Ergänzung aufgrund von RHas Kommentar:
Von Sütterlin wurde 1913 eine lateinische Schriftvariante vorgeschlagen. Ob bzw. wann sich diese an Schulen durchgesetzt hat, ist mir nicht bekannt. Für die Schulzeit meine Großmutter dürfte Sütterlins lateinische Variante ohnehin keine Rolle mehr gespielt haben (zumal sie als Tochter aus einem armen Elternhaus über den Besuch der "Volksschule" nicht hinauskam). Übrigens verwendete ihre jüngere Schwester, die diesselbe Münchner Schule besucht haben dürfte, ebenfalls die o.g. lateinische Schriftvariante. Das deutet darauf hin, dass beide Mädchen ihre Schreibschrift an der Schule gelernt haben und sich nicht autodidaktisch zu einem späteren Zeitpunkt angeeignet haben. Letzteres wäre in ihrem sozialen Milieu auch äußerst unwahrscheinlich gewesen.
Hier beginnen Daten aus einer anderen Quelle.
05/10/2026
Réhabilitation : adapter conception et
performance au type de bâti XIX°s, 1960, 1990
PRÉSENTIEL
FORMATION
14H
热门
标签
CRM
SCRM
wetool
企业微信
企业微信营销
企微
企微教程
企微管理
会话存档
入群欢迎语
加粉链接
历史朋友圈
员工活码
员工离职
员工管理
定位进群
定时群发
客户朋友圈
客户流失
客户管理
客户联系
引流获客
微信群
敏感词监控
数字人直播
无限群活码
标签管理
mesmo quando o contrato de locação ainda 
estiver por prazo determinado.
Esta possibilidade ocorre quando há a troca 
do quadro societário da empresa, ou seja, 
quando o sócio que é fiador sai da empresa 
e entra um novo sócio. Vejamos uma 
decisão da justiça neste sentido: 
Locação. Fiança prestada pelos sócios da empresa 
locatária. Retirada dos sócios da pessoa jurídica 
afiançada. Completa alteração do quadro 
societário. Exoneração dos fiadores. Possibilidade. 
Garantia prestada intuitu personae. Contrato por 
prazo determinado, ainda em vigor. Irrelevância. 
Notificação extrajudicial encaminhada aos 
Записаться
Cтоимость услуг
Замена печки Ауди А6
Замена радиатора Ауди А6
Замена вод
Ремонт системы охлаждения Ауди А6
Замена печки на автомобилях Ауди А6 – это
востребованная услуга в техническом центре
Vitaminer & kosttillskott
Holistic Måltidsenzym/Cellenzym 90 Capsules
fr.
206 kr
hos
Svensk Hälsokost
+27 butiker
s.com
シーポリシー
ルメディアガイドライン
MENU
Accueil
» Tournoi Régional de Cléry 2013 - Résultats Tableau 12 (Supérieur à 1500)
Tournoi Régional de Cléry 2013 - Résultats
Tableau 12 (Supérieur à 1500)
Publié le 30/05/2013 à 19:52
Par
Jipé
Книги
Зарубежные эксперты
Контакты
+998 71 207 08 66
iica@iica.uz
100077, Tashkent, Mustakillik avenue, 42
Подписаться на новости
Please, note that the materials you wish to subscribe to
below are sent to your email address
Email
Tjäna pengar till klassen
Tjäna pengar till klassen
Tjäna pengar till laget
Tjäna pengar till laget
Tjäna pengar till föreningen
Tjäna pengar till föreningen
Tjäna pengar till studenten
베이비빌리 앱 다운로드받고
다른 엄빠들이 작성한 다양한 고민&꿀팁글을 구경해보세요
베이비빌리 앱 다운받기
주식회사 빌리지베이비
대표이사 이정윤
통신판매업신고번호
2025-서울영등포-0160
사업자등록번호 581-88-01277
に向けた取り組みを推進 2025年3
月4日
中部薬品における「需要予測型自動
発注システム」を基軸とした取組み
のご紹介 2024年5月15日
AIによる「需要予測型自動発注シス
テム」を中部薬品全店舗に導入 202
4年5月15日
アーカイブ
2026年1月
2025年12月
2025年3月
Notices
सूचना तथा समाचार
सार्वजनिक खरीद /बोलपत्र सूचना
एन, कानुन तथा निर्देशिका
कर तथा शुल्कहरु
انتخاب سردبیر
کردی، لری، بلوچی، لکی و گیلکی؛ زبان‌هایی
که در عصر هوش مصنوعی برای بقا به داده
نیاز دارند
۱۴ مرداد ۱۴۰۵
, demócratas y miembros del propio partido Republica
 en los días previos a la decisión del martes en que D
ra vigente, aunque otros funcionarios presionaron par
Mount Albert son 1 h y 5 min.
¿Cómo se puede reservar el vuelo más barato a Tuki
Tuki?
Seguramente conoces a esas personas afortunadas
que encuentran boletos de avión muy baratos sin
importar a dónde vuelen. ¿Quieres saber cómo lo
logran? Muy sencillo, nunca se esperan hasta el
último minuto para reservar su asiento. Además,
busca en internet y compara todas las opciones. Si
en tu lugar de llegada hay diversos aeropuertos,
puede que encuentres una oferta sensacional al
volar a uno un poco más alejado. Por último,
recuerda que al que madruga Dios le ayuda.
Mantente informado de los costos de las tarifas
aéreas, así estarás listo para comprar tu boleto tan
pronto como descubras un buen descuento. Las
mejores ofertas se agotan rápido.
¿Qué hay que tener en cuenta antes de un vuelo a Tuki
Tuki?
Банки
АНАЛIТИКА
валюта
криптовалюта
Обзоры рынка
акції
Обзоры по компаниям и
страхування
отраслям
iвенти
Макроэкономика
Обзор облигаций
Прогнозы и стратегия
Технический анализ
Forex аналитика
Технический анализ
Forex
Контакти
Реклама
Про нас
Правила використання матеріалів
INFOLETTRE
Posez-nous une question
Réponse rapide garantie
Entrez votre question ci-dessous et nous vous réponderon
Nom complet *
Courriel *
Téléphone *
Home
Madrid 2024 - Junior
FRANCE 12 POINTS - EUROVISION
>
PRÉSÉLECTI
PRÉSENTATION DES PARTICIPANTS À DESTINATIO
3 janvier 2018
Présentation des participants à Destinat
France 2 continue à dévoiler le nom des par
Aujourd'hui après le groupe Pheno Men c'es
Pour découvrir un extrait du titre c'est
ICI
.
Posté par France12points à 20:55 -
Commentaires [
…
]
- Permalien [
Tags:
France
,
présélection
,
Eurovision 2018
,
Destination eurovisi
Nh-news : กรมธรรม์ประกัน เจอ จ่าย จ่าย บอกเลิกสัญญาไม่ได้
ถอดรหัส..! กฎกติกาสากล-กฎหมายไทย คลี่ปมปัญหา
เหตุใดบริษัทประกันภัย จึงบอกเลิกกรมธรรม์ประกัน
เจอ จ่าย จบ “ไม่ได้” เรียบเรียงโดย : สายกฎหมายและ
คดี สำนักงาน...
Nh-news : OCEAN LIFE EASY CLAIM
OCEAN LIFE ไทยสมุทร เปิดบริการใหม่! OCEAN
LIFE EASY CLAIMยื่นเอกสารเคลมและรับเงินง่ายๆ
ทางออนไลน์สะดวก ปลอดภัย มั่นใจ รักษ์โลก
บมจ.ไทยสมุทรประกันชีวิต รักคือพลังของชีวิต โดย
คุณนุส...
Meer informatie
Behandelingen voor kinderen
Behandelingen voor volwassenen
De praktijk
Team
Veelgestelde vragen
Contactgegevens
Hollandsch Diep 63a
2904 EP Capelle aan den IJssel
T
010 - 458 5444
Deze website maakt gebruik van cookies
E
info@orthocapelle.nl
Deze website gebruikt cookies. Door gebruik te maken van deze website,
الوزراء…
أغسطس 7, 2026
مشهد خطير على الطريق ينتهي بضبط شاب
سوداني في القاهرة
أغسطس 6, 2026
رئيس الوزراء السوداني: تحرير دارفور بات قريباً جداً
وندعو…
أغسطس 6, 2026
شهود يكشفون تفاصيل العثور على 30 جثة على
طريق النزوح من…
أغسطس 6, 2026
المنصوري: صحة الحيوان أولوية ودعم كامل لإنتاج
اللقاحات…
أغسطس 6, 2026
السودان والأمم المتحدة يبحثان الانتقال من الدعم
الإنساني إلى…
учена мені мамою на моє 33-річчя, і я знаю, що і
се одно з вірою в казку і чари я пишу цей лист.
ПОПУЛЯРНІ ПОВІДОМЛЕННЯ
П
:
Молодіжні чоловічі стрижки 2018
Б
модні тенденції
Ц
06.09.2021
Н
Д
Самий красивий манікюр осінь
Zum Abschluss noch zwei weitere Beispiele der Verwendung lateinischer Handschrift:
2. Ergänzung:
Die Anordnung der Nazis, die im Jahre 1941 die lateinische Schreibschrift zur alleinigen „deutschen Normalschrift“ erklärte, könnte ein Indiz dafür sein, dass die lateinische Schreibschrift bereits Anfang des 20. Jahrhunderts allgemein bekannt war oder von praktisch allen zumindest gelesen werden konnte. Anderenfalls wäre die Anordnung kaum umsetzbar gewesen.
Ein interessanter Artikel zum Thema "Abschaffung der Deutschen Schrift durch de Nazis " findet sich hier.
Ein weiterer Hinweis zur Bekanntheit von "nichtdeutschen" Schriftarten ergibt sich m.E. aus der Verwendung vion Schreibmaschinen. Zitat aus Wikipedia:
Schreibmaschinen-Fraktur
In der ersten Hälfte des 20. Jahrhunderts gab es im deutschen Sprachraum auch Schreibmaschinen mit Frakturtypen. Diese hatten im Allgemeinen die frakturtypischen Ligaturen ch, ck, tz, st und das lange s als zusätzliche Zeichen. Die Schreibmaschinenfraktur war nicht vereinheitlicht, d. h. es gab mehrere Versionen. Die häufigste war eine Schrift, die von der gewöhnlichen Buchfraktur abgeleitet war. Es gab aber auch Schwabacher- (bzw. die so genannte Neue Schwabacher) und einfache Texturaschriften. Einige dieser Frakturschriften hatten auch leicht unterschiedliche Strichstärken. Eine Besonderheit dieser Schreibmaschinen war zumindest bei einigen, dass auch die Tastenkappen in Frakturschrift beschriftet waren. Die Frakturschriften setzten sich aber auf der Schreibmaschine nicht durch, da sie als nicht-proportionale Schreibmaschinenschriften sehr schwer zu lesen sind. Versuche, Schreibmaschinen mit proportionalen Frakturschriften auszurüsten, schlugen ebenfalls fehl.